InfluxDB - Setup to Compress Data older than 6 Months / 2 Years

madface · November 17, 2022, 6:48pm

I’m glad it works for you, it’s more a workaround for the missing time clause for the continous queries. But it works really stable if you can do the cronjob and it’s saving 80% space.
So until anybody finds a better method …

erkr · February 28, 2023, 10:19pm

Thanks for this great tutorial how to manage the Influx DB size.
I’m running on Hass OS and it works there as well. Really nice. ca 400mb of data became 15mb. Not really convinced yet it is complete, so not changed the retention of the raw data yet…

I mainly used a shell command that can be called from automations instead of a cron job:

Installed the community SSH & Web Addon running with protection mode off
configured SSH with keys for logon without passwords (see tutorial SSH'ing from a command line sensor or shell command - #75 by arkoko)
created your shell script ‘compress_influxdb.sh’ to update influx in the HA /config folder.
Needed to add a sudo before the docker commands in the shell script (related to Hass OS?)
Created a shell command in configuration.yaml:

shell_command:
  compress_influxdb: ssh <username>@homeassistant -i /config/.ssh/id_rsa 'sh /config/compress_influxdb.sh'

Really happy with your tutorial

madface · March 1, 2023, 5:53pm

Looks really good, seems to be a reliable way for using it with Hass OS.
When using docker you normally assign your user the rights to docker with usermod with something like this:

sudo usermod -aG docker youruser

Without it you have to sudo the commands, i think this is the reason. But then it works in the same way.
Many of the data without compressing the data is from the attributes, if your sensor has attributes they are stored also. Maybe they can be used by grafana, but i did not find a way and never used the attributes. If you store a weather sensor like dwd you have a lot of attributes stored every time when the sensor changes.
I read in another thread that you can exclude attributes. I now use victoriametrics for the long time storage, but since it uses the influx integration it should work the same way:
Add this to your influxdb config entry:

  tags_attributes:
    - friendly_name
    - unit_of_measurement
  ignore_attributes:
    - icon
    - source
    - options
    - editable
    - min
    - max
    - step
    - mode
    - marker_type
    - preset_modes
    - supported_features
    - supported_color_modes
    - effect_list
    - attribution
    - assumed_state
    - state_open
    - state_closed
    - writable
    - stateExtra
    - event
    - friendly_name
    - device_class
    - state_class
    - ip_address
    - device_file
    - unit_of_measurement
    - unitOfMeasure

This should extremely shorten the data that is written to the autogen policy. When compressing the data these attributes are deleted anyway and only the mean value is written.
Maybe it helps…

erkr · March 4, 2023, 8:01am

@madface thanks for the extra insights. The attributes not being copied probably explains the factor 30 compression. I also never used them in analysing long term trends, so that is perfectly fine.

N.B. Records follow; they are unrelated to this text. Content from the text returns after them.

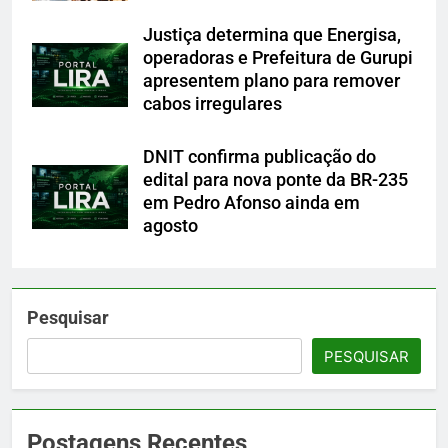
Justiça determina que Energisa,
operadoras e Prefeitura de Gurupi
apresentem plano para remover
cabos irregulares
DNIT confirma publicação do
edital para nova ponte da BR-235
em Pedro Afonso ainda em
agosto
Pesquisar
PESQUISAR
Postagens Recentes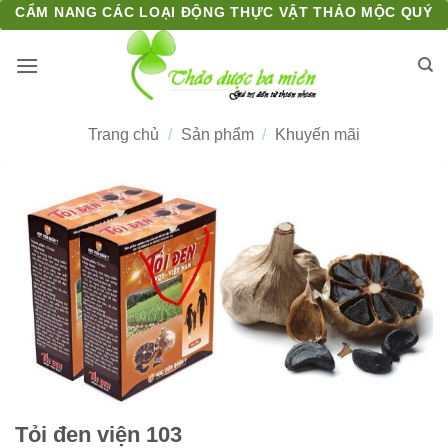
Bỏ
CẨM NANG CÁC LOẠI ĐỘNG THỰC VẬT THẢO MỘC QUÝ
qua
nội
dung
Trang chủ
/
Sản phẩm
/
Khuyến mãi
Tỏi đen viện 103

ralong · March 29, 2023, 6:41pm

Can you write a tutorial how to make it work on Hass OS?
I donk know how to create those retention policies i don’t have a docker

erkr · April 3, 2023, 12:15pm

Hi @ralong
I’m running on hass OS and all info in this thread is applicable to set up the retentions policies. I only approached the automation slightly different (so an addition tutorial for that part):

I added a sudo before docker in influx_query.sh (‘sudo docker …’ instead of ‘docker …’):

#!/bin/sh
sudo docker exec -t addon_a0d7b954_influxdb influx -execute 'SELECT mean(value) AS value,mean(crit) AS crit,mean(warn) AS warn INTO "homeassistant"."y2_5m".:MEASUREMENT FROM "homeassistant"."autogen"./.*/ WHERE time < now() -26w and time > now() -26w6h GROUP BY time(5m),*' -precision rfc3339  -username '<username>' -password '<password>' -database 'homeassistant'
sudo docker exec -t addon_a0d7b954_influxdb influx -execute 'SELECT mean(value) AS value,mean(crit) AS crit,mean(warn) AS warn INTO "homeassistant"."inf_15m".:MEASUREMENT FROM "homeassistant"."y2_5m"./.*/ WHERE time < now() -104w and time > now() - 104w6h GROUP BY time(15m),*' -precision rfc3339 -username '<username>' -password '<password>' -database 'homeassistant'

I created a shell_command to enable to call influx_query.sh by any automation (instead of using crontab for that):

shell_command:
  compress_influxdb: ssh <username>@homeassistant -i /config/.ssh/id_rsa 'sh /config/influx_query.sh'

Example of my automation that trigger each 30 minutes:

alias: Update InfluxBD
description: ""
trigger:
  - platform: time_pattern
    minutes: /30
condition: []
action:
  - service: shell_command.compress_influxdb
    data: {}
mode: single

Note: the SSH commands only work if you have installed keys for password less access (see tutorial SSH’ing from a command line sensor or shell command - #75 by arkoko )

DuckDuck25 · April 6, 2023, 5:03am

For the homeassistant.autogen retention policy should it be infinite or a shorter value like 6 months?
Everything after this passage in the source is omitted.